> TASK INPUTS:

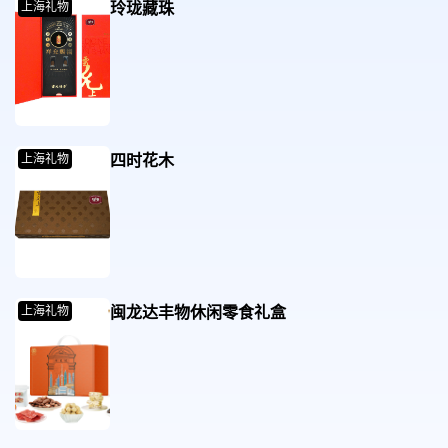
玲珑藏珠
上海礼物
四时花木
上海礼物
闽龙达丰物休闲零食礼盒
上海礼物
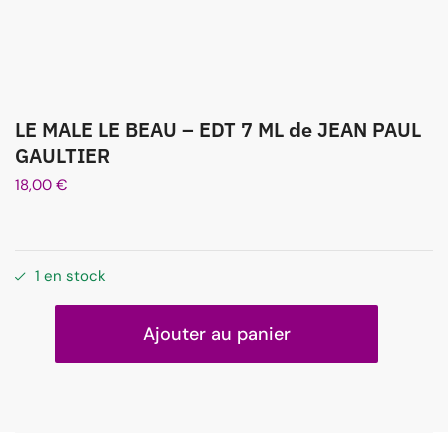
LE MALE LE BEAU – EDT 7 ML de JEAN PAUL
GAULTIER
18,00
€
1 en stock
Ajouter au panier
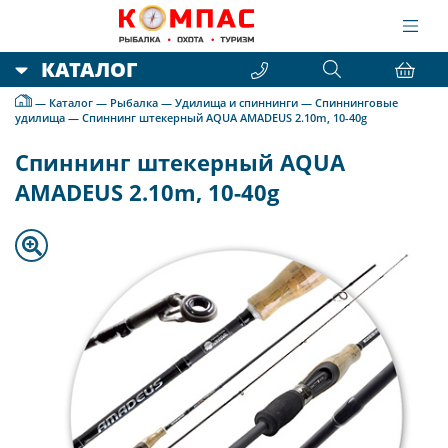
КАТАЛОГ
—
Каталог
—
Рыбалка
—
Удилища и спиннинги
—
Спиннинговые
удилища
—
Спиннинг штекерный AQUA AMADEUS 2.10m, 10-40g
Спиннинг штекерный AQUA
AMADEUS 2.10m, 10-40g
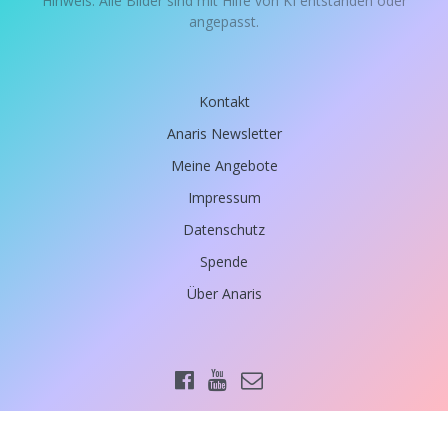
Hinweis: Alle Bilder sind mit Hilfe von KI entstanden oder
angepasst.
Kontakt
Anaris Newsletter
Meine Angebote
Impressum
Datenschutz
Spende
Über Anaris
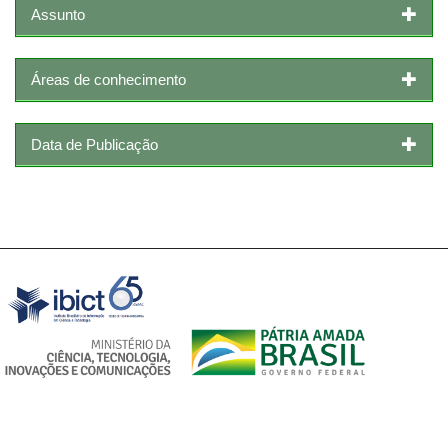
Assunto
Áreas de conhecimento
Data de Publicação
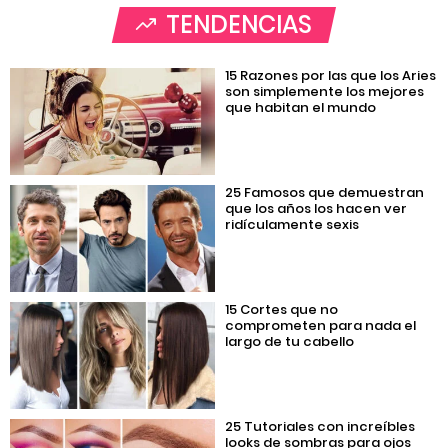
TENDENCIAS
15 Razones por las que los Aries
son simplemente los mejores
que habitan el mundo
25 Famosos que demuestran
que los años los hacen ver
ridículamente sexis
15 Cortes que no
comprometen para nada el
largo de tu cabello
25 Tutoriales con increíbles
looks de sombras para ojos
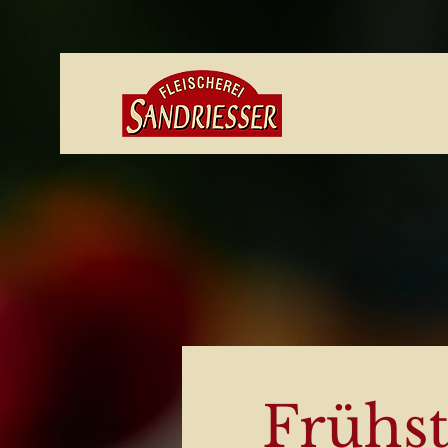
Frühst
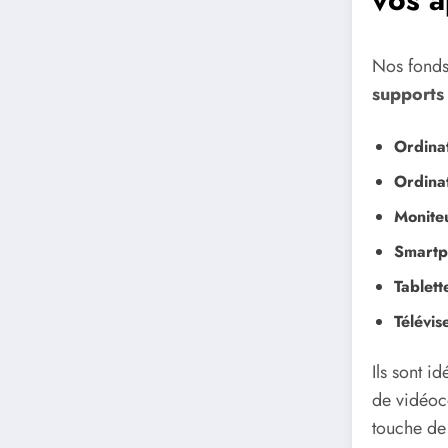
Nos fonds
supports
Ordina
Ordina
Monite
Smartp
Tablett
Télévis
Ils sont i
de vidéoc
touche de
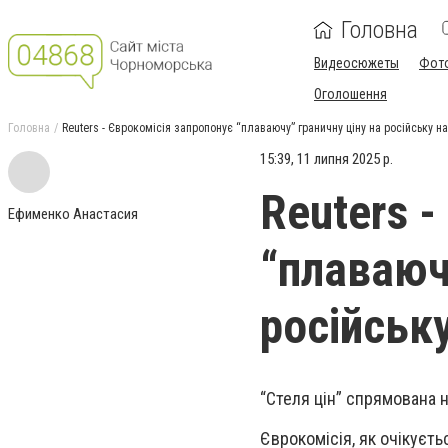
Головна
Видеосюжеты
Фот
Оголошення
Головна
Reuters - Єврокомісія запропонує “плаваючу” граничну ціну на російську н
15:39, 11 липня 2025 р.
Reuters 
Ефименко Анастасия
“плаваюч
російськ
“Стеля цін” спрямована 
Єврокомісія, як очікуєть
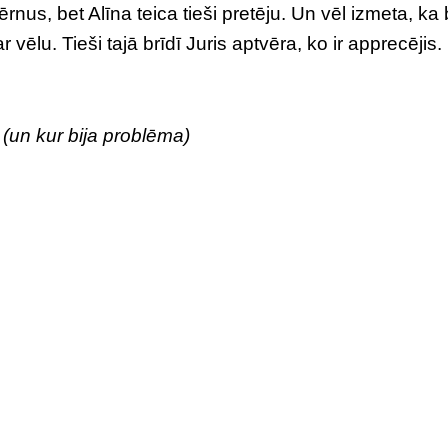
 bērnus, bet Alīna teica tieši pretēju. Un vēl izmeta, ka
r vēlu. Tieši tajā brīdī Juris aptvēra, ko ir apprecējis.
k (un kur bija problēma)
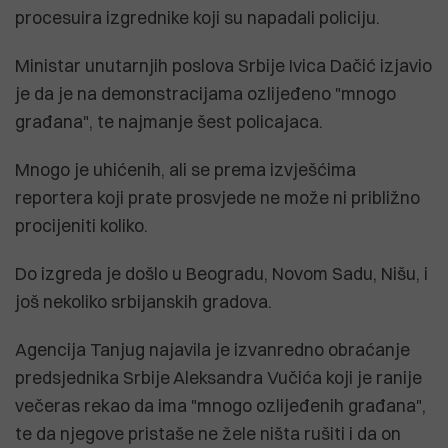
procesuira izgrednike koji su napadali policiju.
Ministar unutarnjih poslova Srbije Ivica Dačić izjavio
je da je na demonstracijama ozlijeđeno "mnogo
građana", te najmanje šest policajaca.
Mnogo je uhićenih, ali se prema izvješćima
reportera koji prate prosvjede ne može ni približno
procijeniti koliko.
Do izgreda je došlo u Beogradu, Novom Sadu, Nišu, i
još nekoliko srbijanskih gradova.
Agencija Tanjug najavila je izvanredno obraćanje
predsjednika Srbije Aleksandra Vučića koji je ranije
večeras rekao da ima "mnogo ozlijeđenih građana",
te da njegove pristaše ne žele ništa rušiti i da on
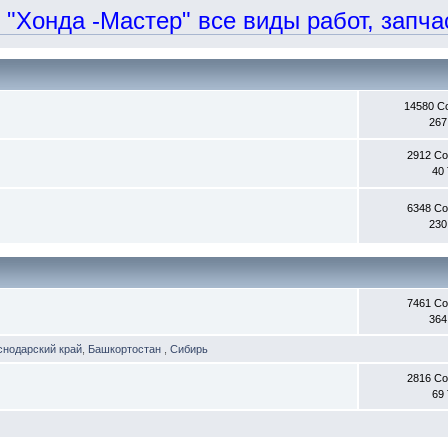
онда -Мастер" все виды работ, запчаст
14580 С
267
2912 С
40
6348 С
230
7461 С
364
снодарский край
,
Башкортостан
,
Сибирь
2816 С
69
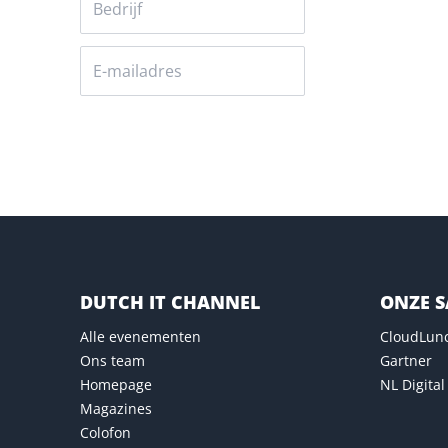
Versturen
DUTCH IT CHANNEL
ONZE 
Alle evenementen
CloudLun
Ons team
Gartner
Homepage
NL Digital
Magazines
Colofon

> THE PROBLEM:
Gather each line in these records that contains the string "Srbije".

> RESULT OF THE TASK:
Ministar unutarnjih poslova Srbije Ivica Dačić izjavio
predsjednika Srbije Aleksandra Vučića koji je ranije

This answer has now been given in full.